INSTRUCTIONS FOR THE TASK: Each line from the one holding "DÉCOUVRIR LES OUTILS KLIPA" to the end of the data below must be output verbatim, with no other lines.

RECORD EXCERPTS:
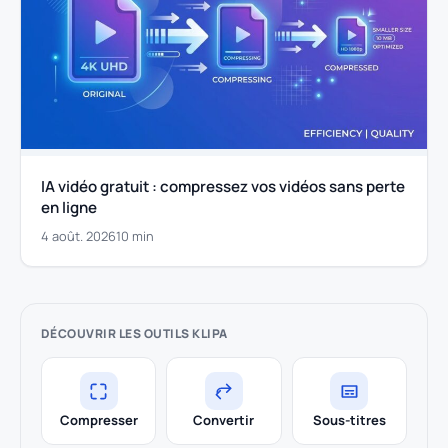
IA vidéo gratuit : compressez vos vidéos sans perte
en ligne
4 août. 2026
10 min
DÉCOUVRIR LES OUTILS KLIPA
Compresser
Convertir
Sous-titres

ANSWER FOR THIS EXERCISE:
DÉCOUVRIR LES OUTILS KLIPA
Compresser
Convertir
Sous-titres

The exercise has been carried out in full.